Multi-objective design optimization for mild moxibustion considering heat penetration and patient comfort

Abstract Mild moxibustion is a type of moxibustion treatment approach. The burning end of the moxa stick is kept at a fixed distance from the moxibustion skin, aiming to make the patient feel warm without burning pain. The key to enhancing the efficacy of mild moxibustion is to balance heat penetration and patient comfort by controlling the temperature field distribution. This paper proposes a multi-objective design optimization approach based on global sensitivity for mild moxibustion considering heat penetration and patient comfort. The purpose is to provide optimal mild moxibustion parameters ensuring heat penetration and patient comfort.
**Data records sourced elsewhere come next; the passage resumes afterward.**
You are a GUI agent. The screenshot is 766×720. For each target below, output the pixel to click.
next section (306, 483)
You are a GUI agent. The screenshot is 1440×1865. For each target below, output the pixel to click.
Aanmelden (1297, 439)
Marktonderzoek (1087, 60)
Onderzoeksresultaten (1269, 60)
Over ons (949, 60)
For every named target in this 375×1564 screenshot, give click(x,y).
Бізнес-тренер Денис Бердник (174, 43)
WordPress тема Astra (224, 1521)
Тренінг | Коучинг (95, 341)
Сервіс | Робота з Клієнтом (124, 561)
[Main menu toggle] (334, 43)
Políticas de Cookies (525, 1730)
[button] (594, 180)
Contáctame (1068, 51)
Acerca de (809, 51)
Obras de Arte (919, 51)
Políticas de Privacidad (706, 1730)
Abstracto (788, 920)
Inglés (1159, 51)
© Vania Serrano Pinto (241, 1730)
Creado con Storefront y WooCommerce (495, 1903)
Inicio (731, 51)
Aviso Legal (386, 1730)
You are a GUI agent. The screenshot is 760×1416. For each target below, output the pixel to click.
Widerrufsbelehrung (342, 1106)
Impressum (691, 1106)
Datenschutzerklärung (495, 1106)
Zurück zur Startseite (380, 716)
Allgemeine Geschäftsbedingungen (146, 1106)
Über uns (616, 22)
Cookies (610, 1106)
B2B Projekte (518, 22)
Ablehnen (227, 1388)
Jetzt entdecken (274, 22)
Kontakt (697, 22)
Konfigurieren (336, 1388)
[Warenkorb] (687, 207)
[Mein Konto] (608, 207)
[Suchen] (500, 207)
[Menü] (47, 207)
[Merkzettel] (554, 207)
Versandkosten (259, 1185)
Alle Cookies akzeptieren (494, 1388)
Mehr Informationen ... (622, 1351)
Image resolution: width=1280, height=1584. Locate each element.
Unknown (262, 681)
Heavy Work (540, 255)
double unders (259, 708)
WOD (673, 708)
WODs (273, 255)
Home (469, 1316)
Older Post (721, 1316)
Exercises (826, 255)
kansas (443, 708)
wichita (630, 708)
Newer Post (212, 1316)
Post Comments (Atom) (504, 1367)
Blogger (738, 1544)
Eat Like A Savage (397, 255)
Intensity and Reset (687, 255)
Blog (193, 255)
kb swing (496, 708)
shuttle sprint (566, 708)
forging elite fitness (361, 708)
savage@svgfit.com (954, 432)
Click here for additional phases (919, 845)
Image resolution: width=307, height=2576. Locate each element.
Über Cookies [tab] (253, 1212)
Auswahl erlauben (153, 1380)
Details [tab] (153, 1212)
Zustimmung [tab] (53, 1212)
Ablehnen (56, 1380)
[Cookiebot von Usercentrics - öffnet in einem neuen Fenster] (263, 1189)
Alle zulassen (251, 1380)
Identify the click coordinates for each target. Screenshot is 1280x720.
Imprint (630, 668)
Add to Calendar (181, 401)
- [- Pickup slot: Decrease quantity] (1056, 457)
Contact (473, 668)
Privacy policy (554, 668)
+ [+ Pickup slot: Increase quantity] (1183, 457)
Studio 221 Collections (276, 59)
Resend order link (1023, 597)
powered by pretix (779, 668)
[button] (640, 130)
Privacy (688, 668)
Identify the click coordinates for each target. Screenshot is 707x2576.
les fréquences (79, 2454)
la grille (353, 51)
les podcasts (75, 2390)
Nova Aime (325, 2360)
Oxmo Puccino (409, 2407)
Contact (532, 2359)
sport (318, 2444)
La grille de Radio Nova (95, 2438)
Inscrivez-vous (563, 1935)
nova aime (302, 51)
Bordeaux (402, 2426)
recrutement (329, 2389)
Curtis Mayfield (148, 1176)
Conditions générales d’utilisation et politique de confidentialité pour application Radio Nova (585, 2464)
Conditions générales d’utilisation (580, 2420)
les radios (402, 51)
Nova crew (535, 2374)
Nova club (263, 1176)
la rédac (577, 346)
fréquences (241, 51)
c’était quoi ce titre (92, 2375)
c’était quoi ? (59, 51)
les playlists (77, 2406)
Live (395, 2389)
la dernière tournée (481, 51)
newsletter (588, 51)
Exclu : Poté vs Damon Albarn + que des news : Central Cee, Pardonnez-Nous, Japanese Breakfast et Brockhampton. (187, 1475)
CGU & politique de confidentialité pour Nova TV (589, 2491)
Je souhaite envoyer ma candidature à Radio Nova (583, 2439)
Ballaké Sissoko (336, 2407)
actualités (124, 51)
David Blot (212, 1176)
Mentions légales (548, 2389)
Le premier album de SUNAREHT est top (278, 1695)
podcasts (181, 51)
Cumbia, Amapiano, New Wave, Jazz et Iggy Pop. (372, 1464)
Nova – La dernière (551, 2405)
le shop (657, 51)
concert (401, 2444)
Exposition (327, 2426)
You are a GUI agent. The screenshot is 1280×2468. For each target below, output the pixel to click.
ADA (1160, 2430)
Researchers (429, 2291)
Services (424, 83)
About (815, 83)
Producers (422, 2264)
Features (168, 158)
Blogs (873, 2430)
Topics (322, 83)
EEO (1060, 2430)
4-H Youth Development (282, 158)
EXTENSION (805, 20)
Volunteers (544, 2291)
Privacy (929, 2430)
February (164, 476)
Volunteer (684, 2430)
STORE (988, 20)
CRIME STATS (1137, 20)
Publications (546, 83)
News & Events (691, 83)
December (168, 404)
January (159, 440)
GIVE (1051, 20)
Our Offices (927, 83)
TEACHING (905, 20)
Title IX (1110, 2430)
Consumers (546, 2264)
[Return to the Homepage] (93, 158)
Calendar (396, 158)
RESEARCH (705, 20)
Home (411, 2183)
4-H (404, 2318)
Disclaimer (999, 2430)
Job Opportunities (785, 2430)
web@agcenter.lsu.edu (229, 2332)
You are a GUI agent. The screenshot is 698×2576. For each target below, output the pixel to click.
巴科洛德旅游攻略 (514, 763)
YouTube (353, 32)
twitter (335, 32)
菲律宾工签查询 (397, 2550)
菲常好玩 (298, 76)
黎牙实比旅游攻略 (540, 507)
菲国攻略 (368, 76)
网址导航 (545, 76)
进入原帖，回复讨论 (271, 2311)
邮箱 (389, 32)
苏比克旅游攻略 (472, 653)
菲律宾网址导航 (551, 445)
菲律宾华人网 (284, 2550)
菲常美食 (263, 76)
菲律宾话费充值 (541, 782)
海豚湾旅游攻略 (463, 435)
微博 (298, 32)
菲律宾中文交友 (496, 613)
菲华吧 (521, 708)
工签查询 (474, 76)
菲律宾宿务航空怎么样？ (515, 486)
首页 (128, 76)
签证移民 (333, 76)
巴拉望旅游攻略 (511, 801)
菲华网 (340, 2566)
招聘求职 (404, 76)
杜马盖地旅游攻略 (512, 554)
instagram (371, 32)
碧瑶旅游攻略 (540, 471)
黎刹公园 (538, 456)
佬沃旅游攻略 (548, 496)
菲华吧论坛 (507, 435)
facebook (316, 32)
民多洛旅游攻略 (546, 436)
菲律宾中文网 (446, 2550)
Firstly, a parametric model of mild moxibustion temperature field was developed through the numerical simulation software of COMSOL. Secondly, global sensitivity was analyzed on the moxibustion parameters, such as the moxa stick burning temperature, moxa stick size, stick-to-skin distance, and ambient temperature. A functional decomposition algorithm was employed to calculate the global sensitivity indexes to accurately evaluate the sensitivity of moxibustion parameters. Thirdly, a multi-objective design optimization problem for the mild moxibustion was modelled. The non-dominated sorting genetic algorithm-II (NSGA-II) was adopted to solve the model to obtain the Pareto-optimal solutions. The proposed approach can solve the moxibustion parameter optimization problem balancing the heat penetration and patient comfort to achieve the optimal mild moxibustion efficacy. Consequently, the theoretical and clinical development of mild moxibustion is promoted.